Of course the paddock was guarded by night. No place in the Free City of Ness was left unwatched, given the constant threat of thievery. The guard here was just a boy, perhaps the son of the owner, perhaps just some local youth looking to gain an extra coin or two. He carried a stout quarterstaff and he stood his watch near the gate, leaning up against the fence. If he was not asleep standing up, he was certainly dozing-Malden could see that his head slumped forward on his chest and his shoulders were slack at his sides.

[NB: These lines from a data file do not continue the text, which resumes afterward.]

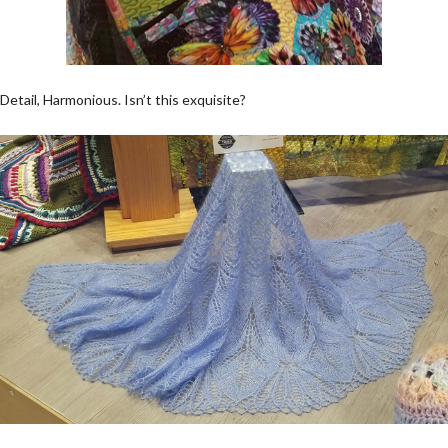
Detail, Harmonious. Isn’t this exquisite?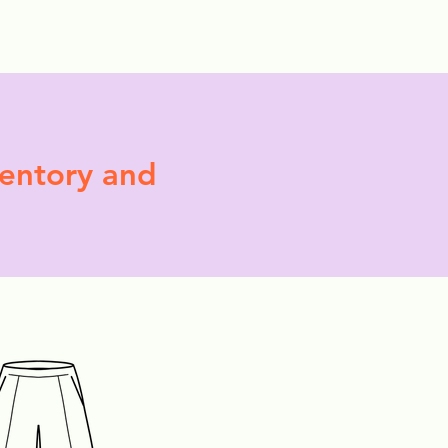
More
ventory and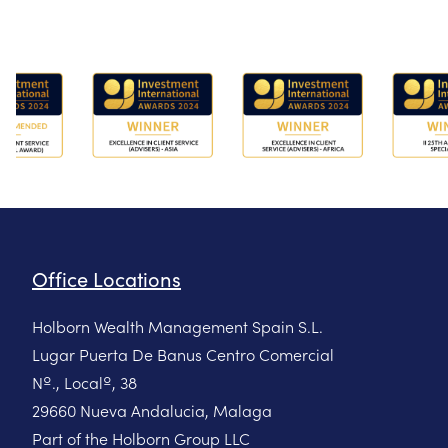
Office Locations
Holborn Wealth Management Spain S.L.
Lugar Puerta De Banus Centro Comercial
Nº., Localº, 38
29660 Nueva Andalucia, Malaga
Part of the Holborn Group LLC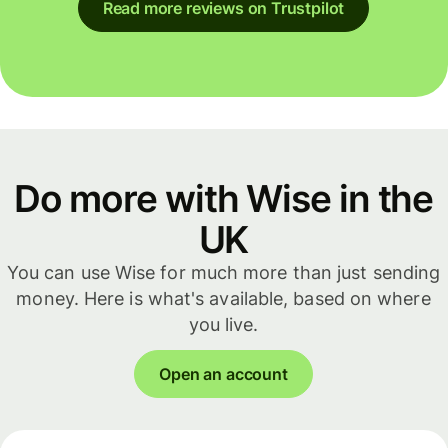
Read more reviews on Trustpilot
Do more with Wise in the
UK
You can use Wise for much more than just sending
money. Here is what's available, based on where
you live.
Open an account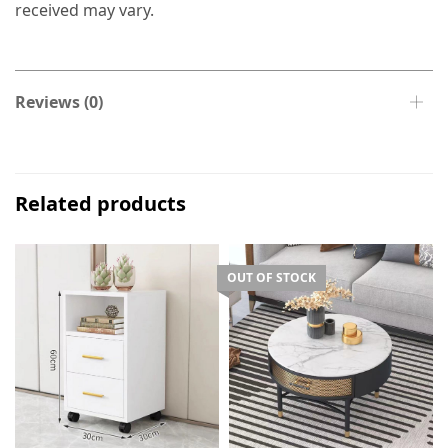
received may vary.
Reviews (0)
Related products
OUT OF STOCK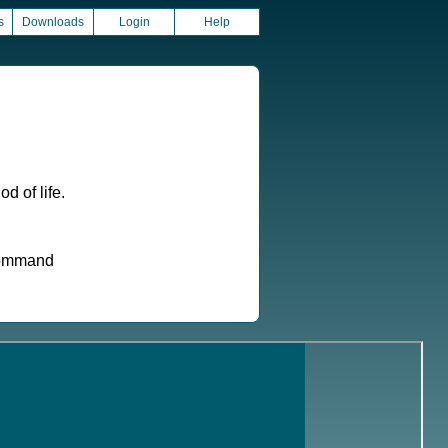
s
Downloads
Login
Help
d of life.
 command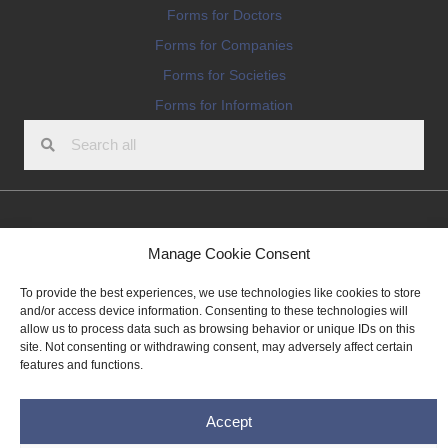
Forms for Doctors
Forms for Companies
Forms for Societies
Forms for Information
Terms and conditions
Manage Cookie Consent
Privacy Policy
To provide the best experiences, we use technologies like cookies to store
Impressum
and/or access device information. Consenting to these technologies will
allow us to process data such as browsing behavior or unique IDs on this
Legal
site. Not consenting or withdrawing consent, may adversely affect certain
Cookie Policy (EU)
features and functions.
Copyright © 2026 THE IMPLANT REGISTER
Accept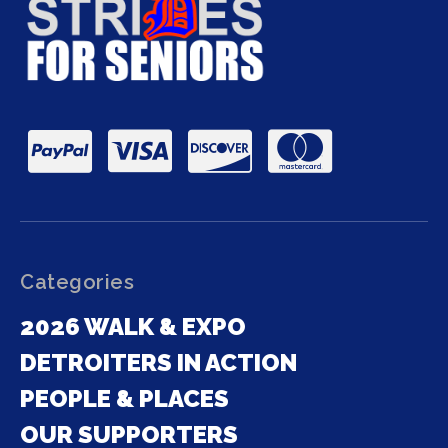
Categories
2026 WALK & EXPO
DETROITERS IN ACTION
PEOPLE & PLACES
OUR SUPPORTERS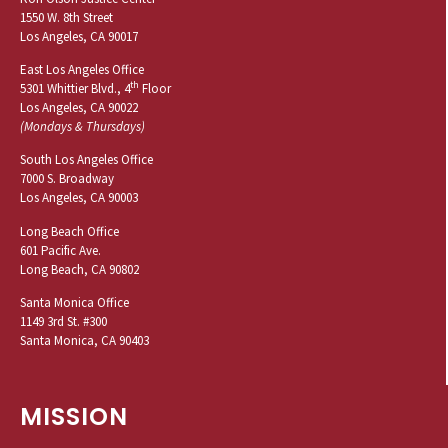
1550 W. 8th Street
Los Angeles, CA 90017
East Los Angeles Office
th
5301 Whittier Blvd., 4
Floor
Los Angeles, CA 90022
(Mondays & Thursdays)
South Los Angeles Office
7000 S. Broadway
Los Angeles, CA 90003
Long Beach Office
601 Pacific Ave.
Long Beach, CA 90802
Santa Monica Office
1149 3rd St. #300
Santa Monica, CA 90403
MISSION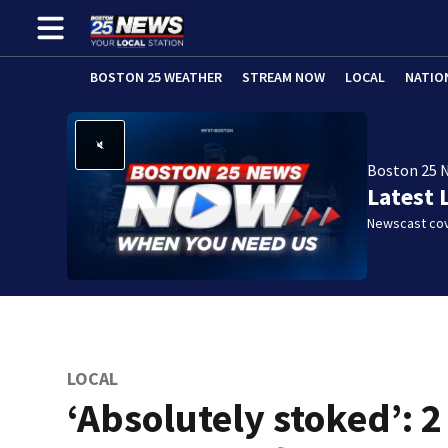
BOSTON 25 WEATHER
STREAM NOW
LOCAL
NATIO
Boston 25 
Latest 
Newscast cov
LOCAL
‘Absolutely stoked’: 2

Malden slipped around the corner of the wheelwright’s shop and into an alley that ran behind it, intending to take up a position where neither Pathis nor the guard could see him. He silently cursed the mud that sucked at his leather shoes, but he was an old hand now at lying in wait and had camped in even dirtier spots for longer than this would take. He kept his cloak wrapped around himself, covering his bodkin and anything else that might gleam even in the near perfect darkness. The cloak was a deep green, dark enough to look black, and he knew he was almost invisible where he perched behind the fence. He settled down to wait.
And wait. And wait. Where was Pathis? Malden had seen him no more than half a block away, coming hither with clear intent. He should have arrived already. Other than the dreaming pigs, nothing moved in Malden’s vision. Nothing at all. He had expected the would-be thief to come in from the street, to accost the guard directly and then slip through the gate to get at the pigs. Would Pathis come from the rooftops, instead, thinking he could slaughter the animals and haul them out of the paddock without waking the guard?
Malden glanced upward at the roof of the wheelwright’s shop. Nothing there. He turned slightly to get a view of the lastmaker’s on the other side of the paddock. The roofline was clear. What was taking Pathis so long to With a muffled thump, a heavy weight fell from the roof of the wheelwright’s and splashed in the mud of the paddock. Malden didn’t so much as flinch, but his heart pounded in his chest. He shot a glance up at the roof of the wheelwright’s again and saw nothing there. Without rising above a crouch, he circled around the edge of the paddock to get closer and see what had fallen.